Stored data entries:
--
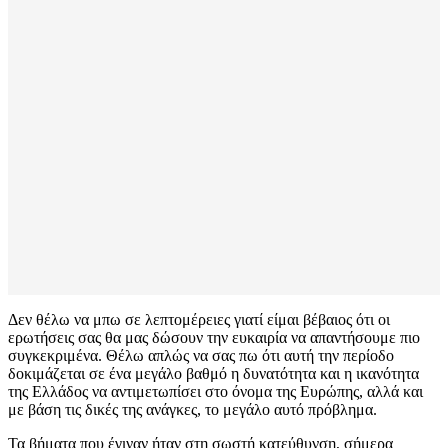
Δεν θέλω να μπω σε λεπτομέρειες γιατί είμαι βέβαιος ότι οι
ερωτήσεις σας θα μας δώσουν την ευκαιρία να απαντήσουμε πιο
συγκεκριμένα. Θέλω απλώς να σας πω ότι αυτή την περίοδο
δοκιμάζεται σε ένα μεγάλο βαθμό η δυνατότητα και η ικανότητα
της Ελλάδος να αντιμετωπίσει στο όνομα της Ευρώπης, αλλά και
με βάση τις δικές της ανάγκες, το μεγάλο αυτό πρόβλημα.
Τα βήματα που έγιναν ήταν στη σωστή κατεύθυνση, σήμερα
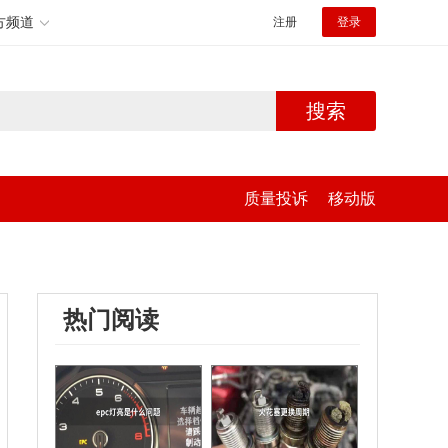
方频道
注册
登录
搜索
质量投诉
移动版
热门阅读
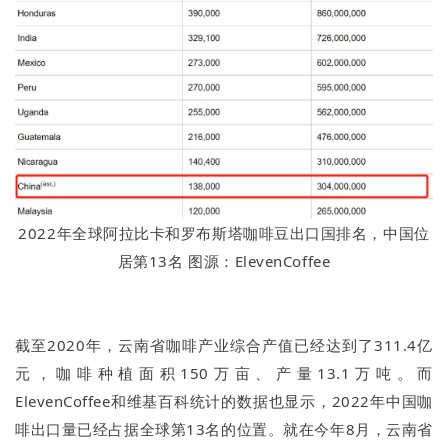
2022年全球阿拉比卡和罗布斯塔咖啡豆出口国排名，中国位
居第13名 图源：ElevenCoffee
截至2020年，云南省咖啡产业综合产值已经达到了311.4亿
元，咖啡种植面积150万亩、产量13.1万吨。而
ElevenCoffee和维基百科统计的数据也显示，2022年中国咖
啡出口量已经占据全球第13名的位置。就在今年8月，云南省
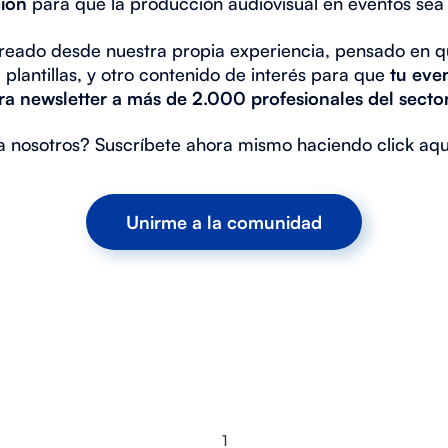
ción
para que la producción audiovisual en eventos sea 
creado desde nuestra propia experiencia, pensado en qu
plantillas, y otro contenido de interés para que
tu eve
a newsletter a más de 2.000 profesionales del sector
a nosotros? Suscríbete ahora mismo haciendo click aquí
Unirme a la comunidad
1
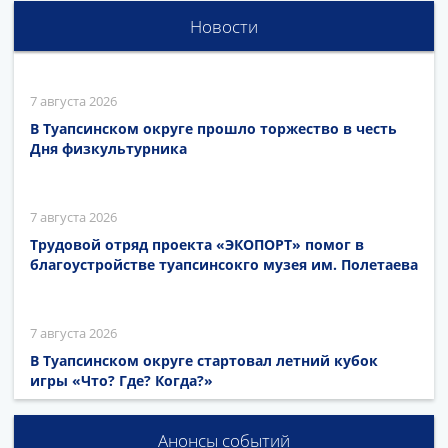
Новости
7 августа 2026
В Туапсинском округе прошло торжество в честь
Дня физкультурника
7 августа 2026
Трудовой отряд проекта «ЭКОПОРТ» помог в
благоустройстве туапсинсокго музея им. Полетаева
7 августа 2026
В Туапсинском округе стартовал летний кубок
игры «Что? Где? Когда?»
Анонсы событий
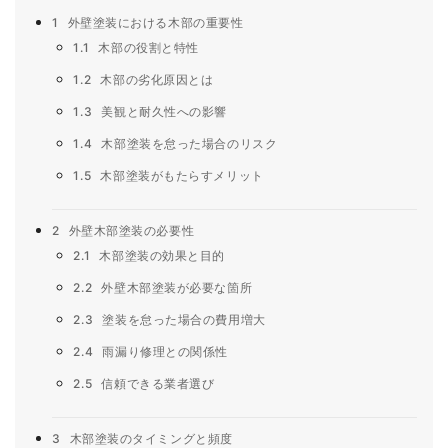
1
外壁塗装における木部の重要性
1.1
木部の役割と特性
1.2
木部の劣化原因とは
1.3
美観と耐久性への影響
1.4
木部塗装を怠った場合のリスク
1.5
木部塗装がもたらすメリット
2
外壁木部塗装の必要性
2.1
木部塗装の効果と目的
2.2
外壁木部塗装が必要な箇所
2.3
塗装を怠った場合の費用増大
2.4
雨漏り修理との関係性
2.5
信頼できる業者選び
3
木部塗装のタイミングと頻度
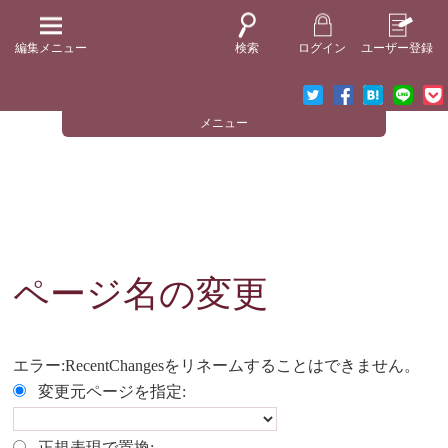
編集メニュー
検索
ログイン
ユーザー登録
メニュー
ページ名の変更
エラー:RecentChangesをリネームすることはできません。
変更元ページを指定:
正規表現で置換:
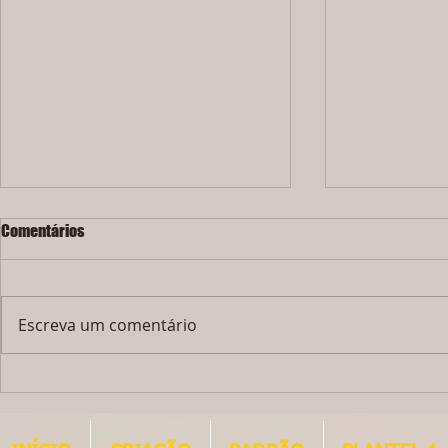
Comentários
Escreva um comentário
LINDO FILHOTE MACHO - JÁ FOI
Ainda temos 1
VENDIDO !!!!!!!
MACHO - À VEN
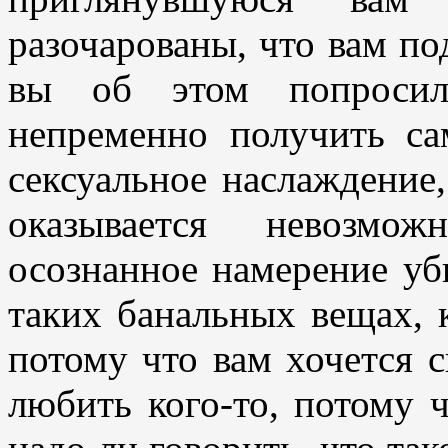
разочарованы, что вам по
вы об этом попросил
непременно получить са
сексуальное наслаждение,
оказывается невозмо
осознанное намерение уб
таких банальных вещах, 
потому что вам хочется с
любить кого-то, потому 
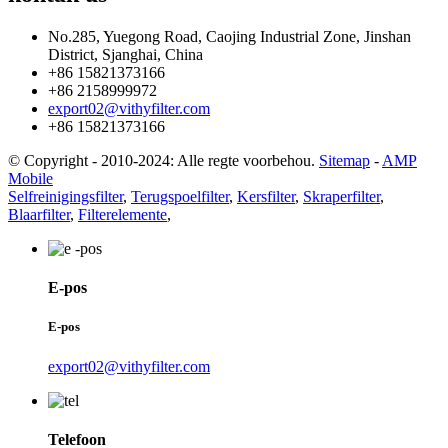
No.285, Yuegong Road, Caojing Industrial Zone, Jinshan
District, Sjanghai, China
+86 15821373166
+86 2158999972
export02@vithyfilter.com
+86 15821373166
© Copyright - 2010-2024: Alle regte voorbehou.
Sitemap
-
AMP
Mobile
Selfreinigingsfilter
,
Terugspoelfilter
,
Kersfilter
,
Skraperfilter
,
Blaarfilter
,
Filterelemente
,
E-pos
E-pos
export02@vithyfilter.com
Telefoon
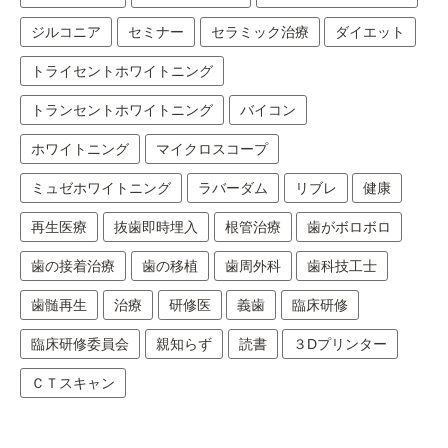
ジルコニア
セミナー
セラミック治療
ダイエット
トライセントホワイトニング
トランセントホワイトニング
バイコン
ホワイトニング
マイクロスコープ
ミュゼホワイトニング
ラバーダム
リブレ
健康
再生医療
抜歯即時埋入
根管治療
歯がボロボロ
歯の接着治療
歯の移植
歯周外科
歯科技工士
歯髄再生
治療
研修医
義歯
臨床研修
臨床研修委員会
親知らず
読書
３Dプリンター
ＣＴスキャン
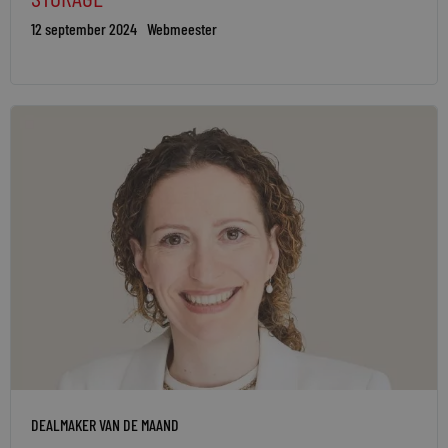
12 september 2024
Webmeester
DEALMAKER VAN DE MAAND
--
About this exercise:
Reprint the data verbatim, pictures excluded.

Response:
Δεν θέλω να μπω σε λεπτομέρειες γιατί είμαι βέβαιος ότι οι
ερωτήσεις σας θα μας δώσουν την ευκαιρία να απαντήσουμε πιο
συγκεκριμένα. Θέλω απλώς να σας πω ότι αυτή την περίοδο
δοκιμάζεται σε ένα μεγάλο βαθμό η δυνατότητα και η ικανότητα
της Ελλάδος να αντιμετωπίσει στο όνομα της Ευρώπης, αλλά και
με βάση τις δικές της ανάγκες, το μεγάλο αυτό πρόβλημα.
Τα βήματα που έγιναν ήταν στη σωστή κατεύθυνση, σήμερα
方频道
注册
登录
搜索
质量投诉
移动版
热门阅读
2022年全球阿拉比卡和罗布斯塔咖啡豆出口国排名，中国位
居第13名 图源：ElevenCoffee
截至2020年，云南省咖啡产业综合产值已经达到了311.4亿
元，咖啡种植面积150万亩、产量13.1万吨。而
ElevenCoffee和维基百科统计的数据也显示，2022年中国咖
啡出口量已经占据全球第13名的位置。就在今年8月，云南省
ción
para que la producción audiovisual en eventos sea 
creado desde nuestra propia experiencia, pensado en qu
plantillas, y otro contenido de interés para que
tu eve
a newsletter a más de 2.000 profesionales del sector
a nosotros? Suscríbete ahora mismo haciendo click aquí
Unirme a la comunidad
1
Новости
7 августа 2026
В Туапсинском округе прошло торжество в честь
Дня физкультурника
7 августа 2026
Трудовой отряд проекта «ЭКОПОРТ» помог в
благоустройстве туапсинсокго музея им. Полетаева
7 августа 2026
В Туапсинском округе стартовал летний кубок
игры «Что? Где? Когда?»
Анонсы событий
1
外壁塗装における木部の重要性
1.1
木部の役割と特性
1.2
木部の劣化原因とは
1.3
美観と耐久性への影響
1.4
木部塗装を怠った場合のリスク
1.5
木部塗装がもたらすメリット
2
外壁木部塗装の必要性
2.1
木部塗装の効果と目的
2.2
外壁木部塗装が必要な箇所
2.3
塗装を怠った場合の費用増大
2.4
雨漏り修理との関係性
2.5
信頼できる業者選び
3
木部塗装のタイミングと頻度
編集メニュー
検索
ログイン
ユーザー登録
メニュー
ページ名の変更
エラー:RecentChangesをリネームすることはできません。
変更元ページを指定:
正規表現で置換:
Comentários
Escreva um comentário
LINDO FILHOTE MACHO - JÁ FOI
Ainda temos 1
VENDIDO !!!!!!!
MACHO - À VEN
разочарованы, что вам по
вы об этом попросил
непременно получить са
сексуальное наслаждение,
оказывается невозмо
осознанное намерение уб
таких банальных вещах, 
потому что вам хочется с
любить кого-то, потому 
No.285, Yuegong Road, Caojing Industrial Zone, Jinshan
District, Sjanghai, China
+86 15821373166
+86 2158999972
export02@vithyfilter.com
+86 15821373166
© Copyright - 2010-2024: Alle regte voorbehou.
Sitemap
-
AMP
Mobile
Selfreinigingsfilter
,
Terugspoelfilter
,
Kersfilter
,
Skraperfilter
,
Blaarfilter
,
Filterelemente
,
E-pos
E-pos
export02@vithyfilter.com
Telefoon
ジルコニア
セミナー
セラミック治療
ダイエット
トライセントホワイトニング
トランセントホワイトニング
バイコン
ホワイトニング
マイクロスコープ
ミュゼホワイトニング
ラバーダム
リブレ
健康
再生医療
抜歯即時埋入
根管治療
歯がボロボロ
歯の接着治療
歯の移植
歯周外科
歯科技工士
歯髄再生
治療
研修医
義歯
臨床研修
臨床研修委員会
親知らず
読書
３Dプリンター
ＣＴスキャン
12 september 2024
Webmeester
DEALMAKER VAN DE MAAND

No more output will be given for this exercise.